* _TASK_
Transcribe exactly the lines from the one containing "ÄHNLICHE PRODUKTE" through the last line of the listing below, inclusive, and nothing beyond them.

* _SUPPLIED MATERIAL_
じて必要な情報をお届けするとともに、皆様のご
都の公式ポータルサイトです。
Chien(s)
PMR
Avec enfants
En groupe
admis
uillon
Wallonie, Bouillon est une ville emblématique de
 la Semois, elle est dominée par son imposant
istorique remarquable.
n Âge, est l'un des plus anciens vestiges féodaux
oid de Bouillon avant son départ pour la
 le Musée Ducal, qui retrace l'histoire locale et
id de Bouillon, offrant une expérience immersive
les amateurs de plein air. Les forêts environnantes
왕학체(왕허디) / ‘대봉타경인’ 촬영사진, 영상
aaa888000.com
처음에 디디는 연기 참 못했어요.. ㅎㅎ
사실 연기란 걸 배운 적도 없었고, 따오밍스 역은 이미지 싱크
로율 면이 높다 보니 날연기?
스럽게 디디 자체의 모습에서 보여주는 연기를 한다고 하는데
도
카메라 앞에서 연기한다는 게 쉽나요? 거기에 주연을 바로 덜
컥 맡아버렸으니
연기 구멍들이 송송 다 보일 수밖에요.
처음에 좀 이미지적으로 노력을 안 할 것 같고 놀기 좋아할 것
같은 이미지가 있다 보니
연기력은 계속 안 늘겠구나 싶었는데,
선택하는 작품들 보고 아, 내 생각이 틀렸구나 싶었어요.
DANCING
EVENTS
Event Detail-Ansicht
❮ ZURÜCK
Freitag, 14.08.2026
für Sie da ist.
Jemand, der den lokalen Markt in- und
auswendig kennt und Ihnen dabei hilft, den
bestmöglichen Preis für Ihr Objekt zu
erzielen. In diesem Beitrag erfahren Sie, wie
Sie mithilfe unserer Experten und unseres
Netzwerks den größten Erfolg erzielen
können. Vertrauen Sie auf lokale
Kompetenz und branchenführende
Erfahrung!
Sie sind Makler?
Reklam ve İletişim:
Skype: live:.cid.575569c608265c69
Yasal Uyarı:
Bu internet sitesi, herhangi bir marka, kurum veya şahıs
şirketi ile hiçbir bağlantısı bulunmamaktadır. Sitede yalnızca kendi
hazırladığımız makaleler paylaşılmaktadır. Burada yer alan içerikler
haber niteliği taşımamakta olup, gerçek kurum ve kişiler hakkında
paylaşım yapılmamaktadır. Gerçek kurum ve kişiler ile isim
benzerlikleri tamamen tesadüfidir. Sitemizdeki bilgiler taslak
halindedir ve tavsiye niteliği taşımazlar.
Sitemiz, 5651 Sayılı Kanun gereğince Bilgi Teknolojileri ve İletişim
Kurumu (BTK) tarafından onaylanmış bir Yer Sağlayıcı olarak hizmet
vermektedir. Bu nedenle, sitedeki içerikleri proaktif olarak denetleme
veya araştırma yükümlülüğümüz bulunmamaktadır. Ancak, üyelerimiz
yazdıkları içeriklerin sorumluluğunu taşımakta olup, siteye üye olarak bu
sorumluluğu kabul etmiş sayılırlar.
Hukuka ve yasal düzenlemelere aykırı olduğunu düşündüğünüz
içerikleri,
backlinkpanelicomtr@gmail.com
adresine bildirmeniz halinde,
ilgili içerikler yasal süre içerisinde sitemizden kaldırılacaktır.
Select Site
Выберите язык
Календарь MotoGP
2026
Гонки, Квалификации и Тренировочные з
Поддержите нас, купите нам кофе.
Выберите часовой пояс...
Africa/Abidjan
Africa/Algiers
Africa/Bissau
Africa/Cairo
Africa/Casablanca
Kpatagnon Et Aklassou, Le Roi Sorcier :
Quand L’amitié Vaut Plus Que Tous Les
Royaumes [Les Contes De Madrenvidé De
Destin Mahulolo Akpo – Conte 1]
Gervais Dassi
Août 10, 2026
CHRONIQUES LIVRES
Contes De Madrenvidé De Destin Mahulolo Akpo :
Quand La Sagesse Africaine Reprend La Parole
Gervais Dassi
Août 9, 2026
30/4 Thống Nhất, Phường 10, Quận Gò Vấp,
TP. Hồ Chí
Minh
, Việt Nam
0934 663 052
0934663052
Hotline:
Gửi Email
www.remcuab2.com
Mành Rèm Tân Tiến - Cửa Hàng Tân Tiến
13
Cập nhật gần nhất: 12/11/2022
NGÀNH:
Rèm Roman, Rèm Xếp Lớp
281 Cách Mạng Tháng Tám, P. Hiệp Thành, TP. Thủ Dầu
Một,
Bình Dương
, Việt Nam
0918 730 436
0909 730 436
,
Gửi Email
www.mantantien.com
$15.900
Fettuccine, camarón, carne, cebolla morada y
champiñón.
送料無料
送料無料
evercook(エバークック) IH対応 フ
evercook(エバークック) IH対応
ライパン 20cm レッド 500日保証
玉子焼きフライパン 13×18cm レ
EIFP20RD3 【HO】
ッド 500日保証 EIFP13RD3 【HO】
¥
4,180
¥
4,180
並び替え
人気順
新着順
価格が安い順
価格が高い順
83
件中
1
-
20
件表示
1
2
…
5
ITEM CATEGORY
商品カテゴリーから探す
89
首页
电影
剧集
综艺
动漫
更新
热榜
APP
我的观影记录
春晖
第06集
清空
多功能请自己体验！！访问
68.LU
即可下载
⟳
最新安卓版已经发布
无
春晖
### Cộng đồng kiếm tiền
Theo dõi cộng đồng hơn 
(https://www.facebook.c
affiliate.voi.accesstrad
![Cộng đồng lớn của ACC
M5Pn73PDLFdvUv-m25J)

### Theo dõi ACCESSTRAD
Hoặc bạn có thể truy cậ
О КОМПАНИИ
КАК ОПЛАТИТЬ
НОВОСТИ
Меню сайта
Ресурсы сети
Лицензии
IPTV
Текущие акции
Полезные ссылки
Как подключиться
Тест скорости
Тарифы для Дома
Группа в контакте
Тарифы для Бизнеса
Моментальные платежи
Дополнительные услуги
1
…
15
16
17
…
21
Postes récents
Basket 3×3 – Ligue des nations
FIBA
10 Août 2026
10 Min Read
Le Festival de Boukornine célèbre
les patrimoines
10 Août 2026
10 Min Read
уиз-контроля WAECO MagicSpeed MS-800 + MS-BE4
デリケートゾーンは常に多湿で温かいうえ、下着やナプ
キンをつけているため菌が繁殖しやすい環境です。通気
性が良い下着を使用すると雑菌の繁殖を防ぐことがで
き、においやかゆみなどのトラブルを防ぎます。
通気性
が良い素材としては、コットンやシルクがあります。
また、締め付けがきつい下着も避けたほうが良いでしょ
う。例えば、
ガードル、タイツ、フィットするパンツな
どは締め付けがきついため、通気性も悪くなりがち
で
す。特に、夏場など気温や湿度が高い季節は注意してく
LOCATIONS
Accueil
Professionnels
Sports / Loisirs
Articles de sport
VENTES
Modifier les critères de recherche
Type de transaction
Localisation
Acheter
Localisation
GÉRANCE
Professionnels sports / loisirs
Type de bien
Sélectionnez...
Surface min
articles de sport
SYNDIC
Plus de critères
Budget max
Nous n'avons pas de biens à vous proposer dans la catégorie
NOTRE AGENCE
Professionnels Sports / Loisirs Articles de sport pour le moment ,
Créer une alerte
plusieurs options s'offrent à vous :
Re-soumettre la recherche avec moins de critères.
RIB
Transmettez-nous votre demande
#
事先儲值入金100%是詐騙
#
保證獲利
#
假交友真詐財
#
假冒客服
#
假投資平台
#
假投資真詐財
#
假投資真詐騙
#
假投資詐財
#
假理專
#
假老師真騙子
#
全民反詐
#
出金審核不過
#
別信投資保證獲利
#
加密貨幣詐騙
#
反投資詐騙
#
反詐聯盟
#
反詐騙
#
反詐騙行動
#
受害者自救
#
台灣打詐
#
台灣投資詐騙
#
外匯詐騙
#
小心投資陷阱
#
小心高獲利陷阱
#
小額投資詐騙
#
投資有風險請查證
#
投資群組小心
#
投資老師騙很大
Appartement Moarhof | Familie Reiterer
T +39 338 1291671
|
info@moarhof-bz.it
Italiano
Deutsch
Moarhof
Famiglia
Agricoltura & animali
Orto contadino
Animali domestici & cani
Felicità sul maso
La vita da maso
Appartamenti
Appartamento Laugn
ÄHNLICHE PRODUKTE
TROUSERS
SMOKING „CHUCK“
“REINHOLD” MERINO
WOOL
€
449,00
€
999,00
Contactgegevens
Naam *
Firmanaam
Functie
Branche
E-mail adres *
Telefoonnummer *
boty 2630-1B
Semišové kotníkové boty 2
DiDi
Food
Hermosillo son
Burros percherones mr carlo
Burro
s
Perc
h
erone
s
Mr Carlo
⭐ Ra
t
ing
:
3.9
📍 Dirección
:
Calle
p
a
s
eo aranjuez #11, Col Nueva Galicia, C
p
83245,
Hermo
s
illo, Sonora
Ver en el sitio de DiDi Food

* _COMPLETED TASK_
ÄHNLICHE PRODUKTE
TROUSERS
SMOKING „CHUCK“
“REINHOLD” MERINO
WOOL
€
449,00
€
999,00
Contactgegevens
Naam *
Firmanaam
Functie
Branche
E-mail adres *
Telefoonnummer *
boty 2630-1B
Semišové kotníkové boty 2
DiDi
Food
Hermosillo son
Burros percherones mr carlo
Burro
s
Perc
h
erone
s
Mr Carlo
⭐ Ra
t
ing
:
3.9
📍 Dirección
:
Calle
p
a
s
eo aranjuez #11, Col Nueva Galicia, C
p
83245,
Hermo
s
illo, Sonora
Ver en el sitio de DiDi Food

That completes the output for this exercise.